Затем жена долго принимала холодный душ и наконец вернулась в спальню. Я, нервничая, ждал, что произойдет дальше. На лице у меня было одно из тех нелепых выражений, которым мы научились в школе: «Я ведь не сделал ничего плохого, правда?»
— Ложись, любовник, — нежно проговорила Чанья. — Теперь для полного искупления вины тебе нужно только отвечать, так я делаю или нет. Где точно этот нерв? Должен быть где-то между анусом и яйцами. Получается?
— Да, но предполагается, что сама ты кончать не будешь.
— Я и не хочу, Сончай. Больше никогда не буду. Эта твоя подружка — очень здравомыслящий человек. Должна признаться, я так долго не возвращалась из-за сомнений, желаю ли снова погрузиться в плоть. А по-настоящему мечтала об одном: идти с тобой по духовному пути. Видимо, Будда послал твою подружку в качестве ответа. Если я давлю вот здесь — это то, что надо?
— Чуть ближе, — пробормотал я. — Она дала тебе мантру?
— Да.
— Что это за мантра?
— Не скажу.
— Только постарайся время от времени обо мне вспоминать. Знаешь, наслаждение — довольно безликая вещь.
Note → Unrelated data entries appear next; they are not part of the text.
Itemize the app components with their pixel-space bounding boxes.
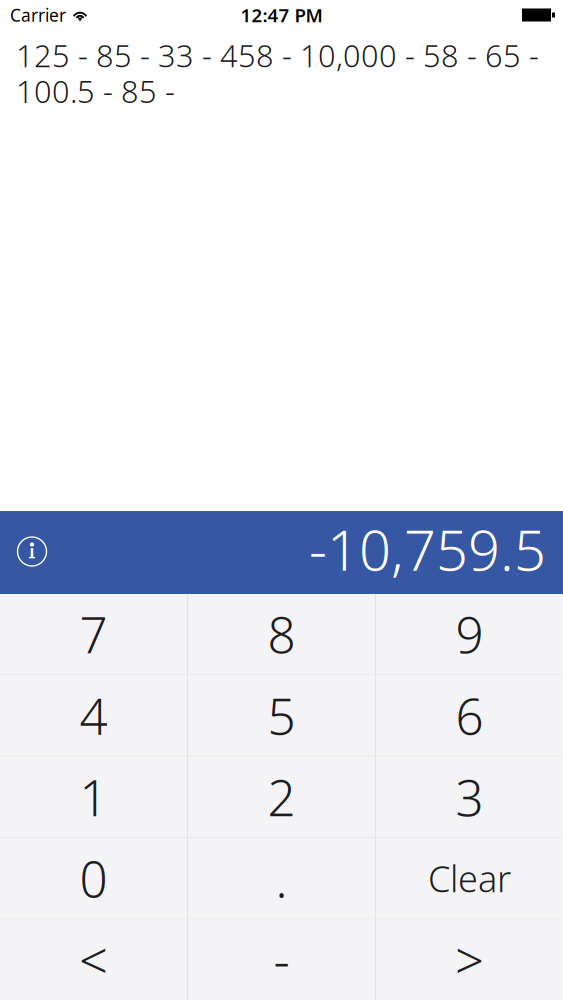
button[interactable]: Clear — [376, 838, 563, 919]
button[interactable]: 7 — [0, 594, 187, 674]
button[interactable]: < — [0, 920, 187, 1000]
button[interactable]: - — [188, 920, 375, 1000]
staticText: 5 — [268, 683, 296, 748]
staticText: 8 — [268, 601, 296, 667]
staticText: 4 — [80, 683, 108, 748]
button[interactable]: 4 — [0, 675, 187, 756]
button[interactable]: 6 — [376, 675, 563, 756]
staticText: -10,759.5 — [309, 512, 546, 586]
button[interactable]: Info — [0, 526, 57, 580]
staticText: 12:47 PM — [240, 3, 322, 27]
button[interactable]: 8 — [188, 594, 375, 674]
staticText: - — [274, 926, 290, 994]
staticText: 9 — [456, 601, 484, 667]
staticText: Clear — [428, 854, 511, 902]
button[interactable]: > — [376, 920, 563, 1000]
button[interactable]: 5 — [188, 675, 375, 756]
staticText: 7 — [80, 601, 108, 667]
button[interactable]: 3 — [376, 757, 563, 837]
button[interactable]: 1 — [0, 757, 187, 837]
staticText: 6 — [456, 683, 484, 748]
button[interactable]: 9 — [376, 594, 563, 674]
staticText: 3 — [456, 764, 484, 830]
button[interactable]: 0 — [0, 838, 187, 919]
staticText: > — [455, 926, 484, 994]
staticText: 1 — [80, 764, 108, 830]
button[interactable]: 2 — [188, 757, 375, 837]
staticText: < — [79, 926, 108, 994]
button[interactable]: . — [188, 838, 375, 919]
staticText: 125 - 85 - 33 - 458 - 10,000 - 58 - 65 -… — [16, 35, 539, 111]
staticText: 0 — [80, 846, 108, 911]
staticText: . — [276, 846, 288, 911]
staticText: Carrier — [10, 4, 66, 26]
staticText: 2 — [268, 764, 296, 830]
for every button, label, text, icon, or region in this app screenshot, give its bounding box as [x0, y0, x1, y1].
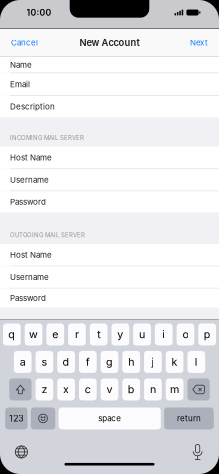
- staticText: d: [63, 356, 70, 368]
- staticText: q: [8, 328, 15, 341]
- button[interactable]: l: [187, 351, 205, 373]
- button[interactable]: e: [46, 323, 64, 345]
- button[interactable]: q: [3, 323, 21, 345]
- button[interactable]: Email: [0, 73, 219, 95]
- staticText: l: [195, 356, 198, 368]
- staticText: Next: [190, 38, 208, 48]
- button[interactable]: a: [14, 351, 32, 373]
- button[interactable]: 123: [5, 407, 28, 429]
- button[interactable]: [31, 407, 55, 429]
- staticText: x: [63, 383, 69, 396]
- staticText: h: [128, 356, 134, 368]
- button[interactable]: v: [101, 378, 118, 400]
- button[interactable]: Dictation: [185, 441, 211, 463]
- staticText: Cancel: [11, 38, 38, 48]
- staticText: m: [170, 383, 179, 396]
- staticText: Name: [10, 60, 32, 70]
- staticText: 123: [9, 413, 23, 424]
- staticText: n: [150, 383, 156, 396]
- button[interactable]: [187, 378, 210, 400]
- staticText: c: [85, 383, 91, 396]
- staticText: return: [177, 414, 201, 423]
- staticText: g: [106, 356, 113, 368]
- button[interactable]: Host Name: [0, 146, 219, 169]
- staticText: t: [97, 328, 100, 341]
- staticText: Description: [10, 102, 55, 112]
- staticText: a: [20, 356, 26, 368]
- staticText: space: [98, 414, 121, 423]
- button[interactable]: f: [79, 351, 97, 373]
- button[interactable]: Cancel: [0, 28, 49, 57]
- button[interactable]: Username: [0, 169, 219, 191]
- button[interactable]: y: [112, 323, 129, 345]
- staticText: y: [117, 328, 123, 341]
- button[interactable]: space: [59, 407, 161, 429]
- staticText: k: [172, 356, 178, 368]
- staticText: Host Name: [10, 153, 52, 162]
- button[interactable]: [9, 378, 32, 400]
- button[interactable]: h: [122, 351, 140, 373]
- button[interactable]: Password: [0, 288, 219, 308]
- staticText: s: [41, 356, 47, 368]
- staticText: 10:00: [26, 7, 52, 18]
- staticText: INCOMING MAIL SERVER: [10, 134, 84, 141]
- button[interactable]: p: [198, 323, 216, 345]
- staticText: Password: [10, 293, 46, 303]
- button[interactable]: x: [57, 378, 75, 400]
- button[interactable]: Next: [179, 28, 219, 57]
- staticText: b: [128, 383, 135, 396]
- staticText: j: [151, 356, 154, 368]
- staticText: Email: [10, 80, 30, 89]
- staticText: Username: [10, 175, 49, 185]
- button[interactable]: k: [166, 351, 184, 373]
- button[interactable]: Description: [0, 96, 219, 117]
- button[interactable]: s: [36, 351, 53, 373]
- staticText: w: [29, 328, 38, 341]
- staticText: Password: [10, 197, 46, 207]
- staticText: p: [204, 328, 211, 341]
- staticText: o: [182, 328, 188, 341]
- button[interactable]: Host Name: [0, 244, 219, 266]
- staticText: Username: [10, 272, 49, 282]
- staticText: z: [41, 383, 47, 396]
- staticText: OUTGOING MAIL SERVER: [10, 232, 85, 239]
- staticText: f: [86, 356, 90, 368]
- button[interactable]: return: [164, 407, 214, 429]
- button[interactable]: j: [144, 351, 162, 373]
- staticText: New Account: [80, 37, 140, 48]
- button[interactable]: Password: [0, 191, 219, 212]
- button[interactable]: t: [90, 323, 108, 345]
- button[interactable]: Next keyboard: [8, 441, 34, 463]
- button[interactable]: z: [36, 378, 53, 400]
- button[interactable]: g: [101, 351, 118, 373]
- button[interactable]: d: [57, 351, 75, 373]
- button[interactable]: w: [25, 323, 42, 345]
- button[interactable]: i: [155, 323, 173, 345]
- staticText: Host Name: [10, 250, 52, 260]
- button[interactable]: r: [68, 323, 86, 345]
- staticText: v: [106, 383, 112, 396]
- button[interactable]: c: [79, 378, 97, 400]
- staticText: u: [139, 328, 145, 341]
- button[interactable]: n: [144, 378, 162, 400]
- button[interactable]: Username: [0, 266, 219, 288]
- staticText: r: [75, 328, 79, 341]
- button[interactable]: b: [122, 378, 140, 400]
- button[interactable]: m: [166, 378, 184, 400]
- button[interactable]: u: [133, 323, 151, 345]
- button[interactable]: o: [177, 323, 194, 345]
- staticText: e: [52, 328, 58, 341]
- button[interactable]: Name: [0, 57, 219, 73]
- staticText: i: [162, 328, 165, 341]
— Слава за это Будде. — Тело Чаньи обрело первобытный ритм. — Ты должен выслать ей деньги за звонок. Бедняжка совсем нищая. Надо же, с такой головой совсем не иметь денег. Она все про меня поняла. Одним телефонным разговором изменила мою жизнь.
— Ты передвинула палец.
— Извини.
(Обязательно, дамы, попробуйте этот метод на своих мужьях, только, боюсь, без мантры ничего не получится.)
Что ж, фаранг, ты, как и я, видел все сам по Си-эн-эн. Во время открытия Олимпийских игр на экранах телевизоров запестрели молитвенные флаги Тиецина — и не только в Пекине. Яркой тантрической сетью они покрыли всю страну: от Тибета до Шанхая, от Кантона до Маньчжурии, от Юньнаня до Пекина, от Кашгара до Фучжоу, от Хайлара до Лхасы, от Хоххота до Хайкоу. Они поражали своей грубоватой напористостью, величественным изгибом на тросах от земли до самой высшей доступной точки (висели чаще всего на телеграфных столбах) и универсальной магией цветов: синего для неба, белого для воздуха, красного для огня, зеленого для воды, желтого для земли — и, как правило (но не всегда), следовали в таком порядке — вот что произвело впечатление на мир.
Ты читал электронную почту и эсэмэски зрителей? Я тут же догадался, что те сорок миллионов пошли в основном не на молитвенные флаги, а на подкуп китайских чиновников, чтобы те отвернулись, когда флаги развешивали напоказ иностранным телекамерам.